なんとか大学生になってとても驚くことがありました。実は牧野さん以外にもう一人競歩の選手がいた
のです。松本友里先輩(競歩パート 4 年)です。友里先輩は牧野さんとはまた別ベクトルでかっこ
いい先輩です。牧野さんのかっこ良さは競歩に一辺倒な感じ(でもそこがかっこいいのです!)なのに
対して友里先輩は満遍なくかっこいい大人な先輩です。更に立教大学には競歩のコーチもいて一緒
に歩いたりご飯にも連れていってもらいました。五月に行われた関東インカレの後の牧野さんと友里先
輩のお疲れ様会の時には今は社会人の競歩の先輩にもお会いしました。短い期間でたくさんの競歩
選手に会って感じたことは競歩選手は変わっている人ばかりだということです。(もちろんいい意味で
す!)胡桃先輩は僕のことをミステリアスだとおっしゃっていましたが僕からしたら競歩の先輩方はミス
テリアスというよりミステリーそのものだと感じます笑。そもそも競歩をやっているだけでも癖があるのにそ
こに一癖二癖あるような素敵な先輩たちでした。立教大学に入学して良かったと思った出来事です。

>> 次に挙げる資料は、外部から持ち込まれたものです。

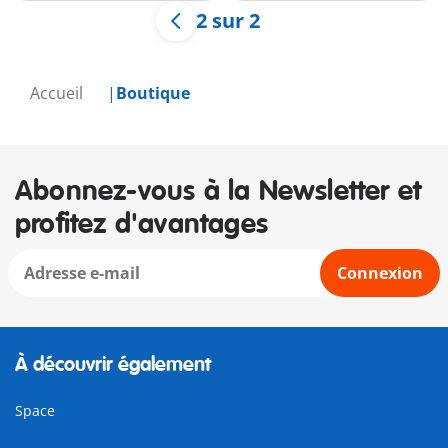
2 sur 2
Accueil
Boutique
Abonnez-vous à la Newsletter et
profitez d'avantages
Connexion
À découvrir également
Space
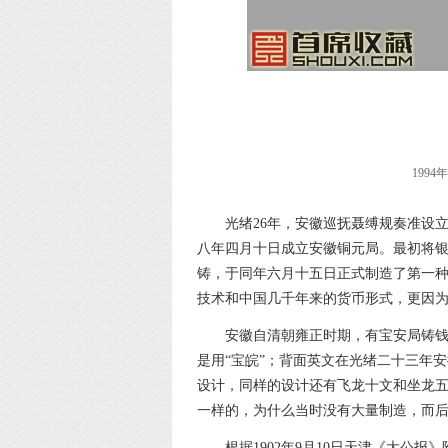
199
光绪26年，安徽巡抚聂缚规奏准设
八年四月十日成立安徽铜元局。最初将
铸，于同年六月十五日正式制造了第一
技术和中国几千年来的货币形式，更因
安徽自清朝雍正时期，有宝安局铸钱
是用“宝皖”；背面英文在光绪二十三年安徽
设计，同样的设计还有飞龙十文和坐龙
一样的，为什么当时没有大量制造，而后来即
根据1902年9月10日天津《大公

才能のない僕ですがずっと周りの環境に恵まれているなとつくづく感じます。本当に周りに感謝です。
流石に長くなってきたので書きたい事はまだまだあるのですが最後に自分の目標について書いて終わ
りにしようと思います。
僕の 4 年間の目標は大きく2つあります。一つは 35km 競歩で結果を出すこと、もう一つは才能の
ない僕が才能を開花させることです。こんなことを言っていますが本当に僕には才能がないのです。実
際にめちゃくちゃ弱いです。だからこそ一番きつくて辛い 35km 競歩で結果を出したいんです。才能の
ない僕は人より苦しい思いをしないと勝てないと思います。だから 20km ではなく 35km なんです。だ
から競歩なんです。もう一つの目標は今までの話とは少し矛盾するかもしれません。でもこれが僕の目
標です。僕の大好きな「ハイキュー!!」の及川徹曰く「才能開花のチャンスをつかむのは今日かも知
れない若しくは明後日か来年か 30 歳になってからかも?体格ばかりはなんともいえないけど無いと思
ったら多分一生ないんだ。」そうです。まだ僕には才能はありません。でも才能開花のチャンスを願って
練習する権利くらいはあると思っています。部活も受験もそこそこ心折れそうになりながら続けてきまし
た。だから後は好きにやらせてもらいます。ご褒美タイムです笑
僕の自己肯定感低めで拙い文章の日記を読んでくださりありがとうございます。こんな僕ですが精一
杯立教の陸上部員として頑張っていきます!!よろしくお願いします!!
次の部員日記は長距離女子パートの一年の井上愛梨にお願いしました。彼女は長女競歩パートの
同期で僕が一番気になっているというかどんな部員日記を書くのか一番気になる存在です。立教英
国学院出身だと聞いてお嬢様なのかな?と思ったら意外にもチャレンジャーな一面もあるギャップも持
ち合わせた面白い同期の一人です。僕が彼女がどんな経験をしてきたのか知りたくて、彼女の日記を
読んでみたくて指名させていただきました。
それでは次回の部員日記もお楽しみに!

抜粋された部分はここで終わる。